TASK REQUIREMENTS - Restate the data exactly as given and keep the pictures out.
──────────
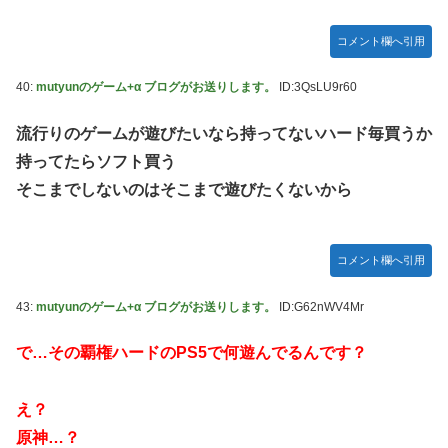
コメント欄へ引用
40:
mutyunのゲーム+α ブログがお送りします。
ID:3QsLU9r60
流行りのゲームが遊びたいなら持ってないハード毎買うか
持ってたらソフト買う
そこまでしないのはそこまで遊びたくないから
コメント欄へ引用
43:
mutyunのゲーム+α ブログがお送りします。
ID:G62nWV4Mr
で…その覇権ハードのPS5で何遊んでるんです？
え？
原神…？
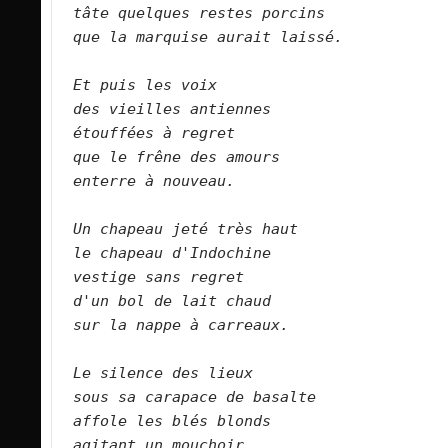
tâte quelques restes porcins    
que la marquise aurait laissé.        
Et puis les voix    
des vieilles antiennes    
étouffées à regret    
que le frêne des amours    
enterre à nouveau.        
Un chapeau jeté très haut    
le chapeau d'Indochine    
vestige sans regret    
d'un bol de lait chaud    
sur la nappe à carreaux.        
Le silence des lieux    
sous sa carapace de basalte    
affole les blés blonds    
agitant un mouchoir    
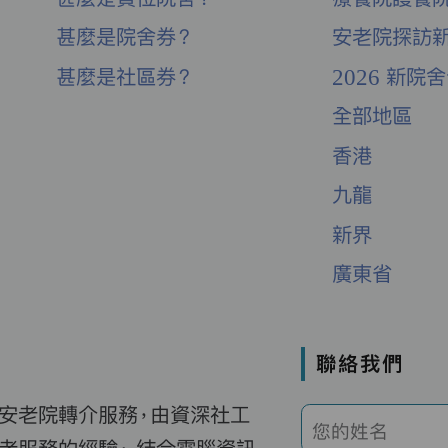
甚麼是院舍券？
安老院探訪
甚麼是社區券？
2026 新院
全部地區
香港
九龍
新界
廣東省
聯絡我們
費安老院轉介服務，由資深社工
您的姓名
──────────
TASK RESPONSE -
コメント欄へ引用
40:
mutyunのゲーム+α ブログがお送りします。
ID:3QsLU9r60
流行りのゲームが遊びたいなら持ってないハード毎買うか
持ってたらソフト買う
そこまでしないのはそこまで遊びたくないから
コメント欄へ引用
43:
mutyunのゲーム+α ブログがお送りします。
ID:G62nWV4Mr
で…その覇権ハードのPS5で何遊んでるんです？
え？
原神…？
tâte quelques restes porcins    
que la marquise aurait laissé.        
Et puis les voix    
des vieilles antiennes    
étouffées à regret    
que le frêne des amours    
enterre à nouveau.        
Un chapeau jeté très haut    
le chapeau d'Indochine    
vestige sans regret    
d'un bol de lait chaud    
sur la nappe à carreaux.        
Le silence des lieux    
sous sa carapace de basalte    
affole les blés blonds    
agitant un mouchoir    
甚麼是院舍券？
安老院探訪
甚麼是社區券？
2026 新院
全部地區
香港
九龍
新界
廣東省
聯絡我們
費安老院轉介服務，由資深社工
您的姓名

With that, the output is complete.